その資質は、リーが父ジョンから譲り受けたものだ。ジョンは優しい話し方をする元高校の数学教師だった。長年の教員生活でおよそ5500人の生徒に数学を教え(そのうちのひとりは、自分の一人息子)、多くの人々から愛着と感謝の念を受けている。かつては炭鉱で栄え、今は経済的に落ち込んでいる故郷、イギリスのワークソップでは今でも、かつての教え子たちが“サー”と呼んで敬意を表している。かつて冷ややかな目で見られたタバコをジョンが急いでサッと隠す仕草。生徒たちが大人となった昨今では意味のないことだが、そんなシーンはいまも珍しくはない。
「人生には、他人にあげられるものが2つある。それが時間と愛だ」と幼少期のポリオが原因で足を引きずることになったウェストウッド・シニアは言う。「私と妻(トリッシュ)は、リーがこの哲学を受け継いでくれる人間になったことを誇りに思っている」。
そして、もちろんウェストウッドも自分が育てられたそんな方針に感謝している。ここ10年、リーと妻ローラ、11歳のサムと8歳のポピーは、ワークソップにあるジム、スイミングプール、練習場を備えた50エーカーの敷地内に住んでいる。父の話をする時、ウェストウッドはインタビューでもおなじみの、本心を隠す唐突なユーモアを見せた。
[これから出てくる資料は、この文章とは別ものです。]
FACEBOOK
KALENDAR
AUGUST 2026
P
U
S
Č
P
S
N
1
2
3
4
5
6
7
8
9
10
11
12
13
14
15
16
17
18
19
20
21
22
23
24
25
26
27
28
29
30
「教師の息子であることは、プラスもあればマイナスもある。自分と同じクラスでなかった生徒は、僕のことを教師のペットだと思っていただろう。でも、同じクラスにいた連中は、父が優しさを見せないように一生懸命で、自分もまた誰よりも一生懸命だったことを知っている。それにしても父は本当に正直な人間でね。夜にゴルフの大会があると、父は宿題を出さなかった。だから、みんな教室にやってきて、僕にその日に試合があるかどうか聞きにくるんだ。試合があったときは、みんな大喜びだったよ」。
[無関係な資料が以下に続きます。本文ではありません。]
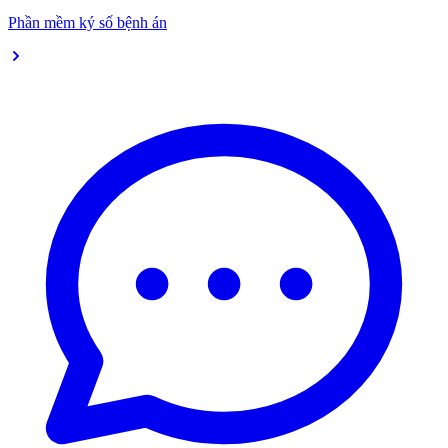
Phần mềm ký số bệnh án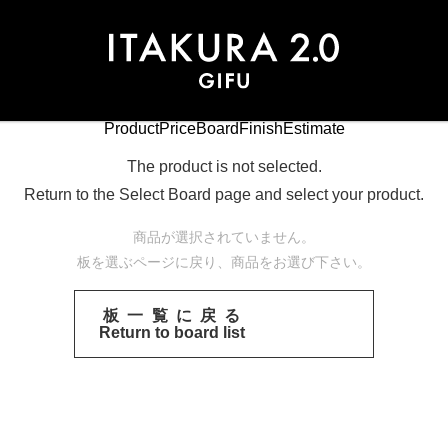
Product
Price
Board
Finish
Estimate
The product is not selected.
Return to the Select Board page and select your product.
商品が選択されていません。
板を選ぶページに戻り、商品をお選び下さい。
板一覧に戻る
Return to board list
一方で、ウェストウッドは両親から受け継いだものに正直であろうとしている。「自分たちは莫大な賞金をかけてプレーしている。自分がいかに恵まれているかということを、いつも心得ている」と続ける。「警察や教師、看護師といった仕事に比べると、僕らは大金をもらいすぎていると思う。だから、誰かが自分を哀れに思い、“かわいそうなリー・ウェストウッド。何度もメジャー優勝にあと一歩まで迫っているのに”と感じたら、その人は現実を直視するべきだ。自分は毎朝起きて、世界最高のコースでプレーして、それで金をもらっている。だから、自分に同情する人へのアドバイスを1つ。僕に同情なんかするな」。
これこそが、ウェストウッドだ。